Reproduzimos, em segundo lugar, as palavras do Segredo de La Salette, no mesmo sentido:


“Sim, os sacerdotes atraem a vingança e a vingança paira sobre suas cabeças. Ai dos sacerdotes e das pessoas consagradas a Deus, que pela sua infidelidade e má vida crucificam de novo meu Filho!”

“Os pecados das pessoas consagradas a Deus bradam ao Céu e clamam por vingança. E eis que a vingança está às suas portas, pois não se encontra mais uma pessoa a implorar misericórdia e perdão para o povo”.

“Deus vai golpear de modo inaudito. Ai dos habitantes da Terra. Deus vai esgotar sua cólera, e ninguém poderá fugir a tantos males acumulados”.

“Os chefes, os condutores do povo de Deus negligenciaram a oração e a penitência. E o demônio obscureceu suas inteligências. Transformaram-se nessas estrelas errantes, que o velho diabo arrastará com sua cauda para fazê-las perecer”.

“Deus permitirá à velha serpente introduzir divisões entre os que reinam, em todas as sociedades e em todas as famílias. Sofrer-se-ão tormentos físicos e morais”.
“A sociedade está na iminência dos flagelos mais terríveis e dos maiores acontecimentos. Deve-se esperar ser governado por uma chibata de ferro e beber o cálice da cólera de Deus”.


“A Itália será punida, pela ambição de querer sacudir o jugo do Senhor dos Senhores. Será também entregue à guerra, o sangue correrá por todo lado. As igrejas serão fechadas ou profanadas. Os sacerdotes e os religiosos serão expulsos. Serão entregues à morte, e morte cruel. Vários abandonarão a fé, e o número dos sacerdotes e religiosos que se afastarão da verdadeira Religião será grande. Entre essas pessoas encontrar-se-ão até bispos”.

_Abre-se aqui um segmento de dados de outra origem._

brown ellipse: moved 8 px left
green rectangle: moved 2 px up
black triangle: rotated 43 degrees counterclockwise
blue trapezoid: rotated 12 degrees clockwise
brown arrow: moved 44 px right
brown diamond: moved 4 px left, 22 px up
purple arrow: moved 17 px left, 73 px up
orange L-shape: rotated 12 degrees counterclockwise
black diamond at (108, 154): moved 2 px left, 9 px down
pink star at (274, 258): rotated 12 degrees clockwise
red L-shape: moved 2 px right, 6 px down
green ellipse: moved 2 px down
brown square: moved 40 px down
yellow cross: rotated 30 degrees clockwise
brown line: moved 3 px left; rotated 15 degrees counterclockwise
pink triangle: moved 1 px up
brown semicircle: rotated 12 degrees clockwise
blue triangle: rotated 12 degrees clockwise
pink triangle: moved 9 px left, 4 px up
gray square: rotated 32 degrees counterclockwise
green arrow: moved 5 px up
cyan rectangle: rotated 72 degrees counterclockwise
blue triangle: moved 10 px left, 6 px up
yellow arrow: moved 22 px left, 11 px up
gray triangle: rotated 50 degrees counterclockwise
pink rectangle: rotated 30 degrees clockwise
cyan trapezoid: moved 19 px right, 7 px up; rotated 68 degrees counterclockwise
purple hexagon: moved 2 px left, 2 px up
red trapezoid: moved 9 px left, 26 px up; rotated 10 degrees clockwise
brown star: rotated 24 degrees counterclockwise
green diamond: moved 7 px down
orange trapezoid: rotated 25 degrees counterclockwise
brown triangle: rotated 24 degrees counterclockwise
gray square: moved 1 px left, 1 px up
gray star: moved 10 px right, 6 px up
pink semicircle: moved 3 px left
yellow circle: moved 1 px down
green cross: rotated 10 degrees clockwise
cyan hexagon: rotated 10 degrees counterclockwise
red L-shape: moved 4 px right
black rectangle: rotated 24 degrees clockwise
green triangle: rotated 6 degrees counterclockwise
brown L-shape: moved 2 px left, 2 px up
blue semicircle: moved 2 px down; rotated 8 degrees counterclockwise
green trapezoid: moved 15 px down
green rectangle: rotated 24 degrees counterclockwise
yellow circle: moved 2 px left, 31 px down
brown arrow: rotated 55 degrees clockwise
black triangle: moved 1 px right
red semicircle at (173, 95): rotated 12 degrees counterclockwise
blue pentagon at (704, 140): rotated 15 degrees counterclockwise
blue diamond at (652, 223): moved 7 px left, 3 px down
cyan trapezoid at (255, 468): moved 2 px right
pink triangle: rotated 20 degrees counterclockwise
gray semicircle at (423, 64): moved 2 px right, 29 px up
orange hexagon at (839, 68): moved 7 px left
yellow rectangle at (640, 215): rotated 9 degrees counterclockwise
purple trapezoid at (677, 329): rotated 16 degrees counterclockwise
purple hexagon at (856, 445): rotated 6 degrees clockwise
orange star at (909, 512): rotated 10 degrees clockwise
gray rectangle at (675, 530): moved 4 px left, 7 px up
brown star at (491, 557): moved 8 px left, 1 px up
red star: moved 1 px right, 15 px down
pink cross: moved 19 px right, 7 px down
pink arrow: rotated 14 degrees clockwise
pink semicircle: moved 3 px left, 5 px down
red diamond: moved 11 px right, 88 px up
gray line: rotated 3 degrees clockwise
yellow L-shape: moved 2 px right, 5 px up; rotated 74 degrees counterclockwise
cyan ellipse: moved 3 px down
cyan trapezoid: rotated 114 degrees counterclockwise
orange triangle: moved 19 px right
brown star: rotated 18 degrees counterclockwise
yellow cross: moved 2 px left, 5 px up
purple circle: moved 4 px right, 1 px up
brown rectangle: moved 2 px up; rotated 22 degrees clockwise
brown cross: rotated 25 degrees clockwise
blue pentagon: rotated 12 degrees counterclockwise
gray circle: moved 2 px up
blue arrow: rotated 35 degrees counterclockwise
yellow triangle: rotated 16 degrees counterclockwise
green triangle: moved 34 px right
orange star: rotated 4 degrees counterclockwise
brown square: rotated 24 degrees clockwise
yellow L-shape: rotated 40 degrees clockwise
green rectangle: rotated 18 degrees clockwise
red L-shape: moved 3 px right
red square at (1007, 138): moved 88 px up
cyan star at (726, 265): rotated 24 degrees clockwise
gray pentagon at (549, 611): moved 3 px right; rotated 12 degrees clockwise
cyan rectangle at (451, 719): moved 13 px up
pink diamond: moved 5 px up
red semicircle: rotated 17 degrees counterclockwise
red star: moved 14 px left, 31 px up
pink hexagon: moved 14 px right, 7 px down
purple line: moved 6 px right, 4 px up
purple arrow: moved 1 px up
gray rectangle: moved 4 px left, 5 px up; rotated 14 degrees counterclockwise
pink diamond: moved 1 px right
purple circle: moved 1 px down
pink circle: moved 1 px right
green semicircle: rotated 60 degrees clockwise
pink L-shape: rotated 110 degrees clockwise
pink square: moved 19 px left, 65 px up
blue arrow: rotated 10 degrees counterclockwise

“Que o Papa esteja em alerta contra os fautores de milagres. Pois chegou o tempo em que os prodígios mais inesperados terão lugar sobre a Terra e nos ares.

“Lúcifer e um grande número de demônios serão soltos do inferno. Eles abolirão a fé pouco a pouco, até nas pessoas consagradas a Deus. Eles as cegarão de tal maneira que, salvo uma graça particular, adquirirão o espírito desses maus anjos. Várias casas religiosas perderão inteiramente a fé e perderão muitas almas”.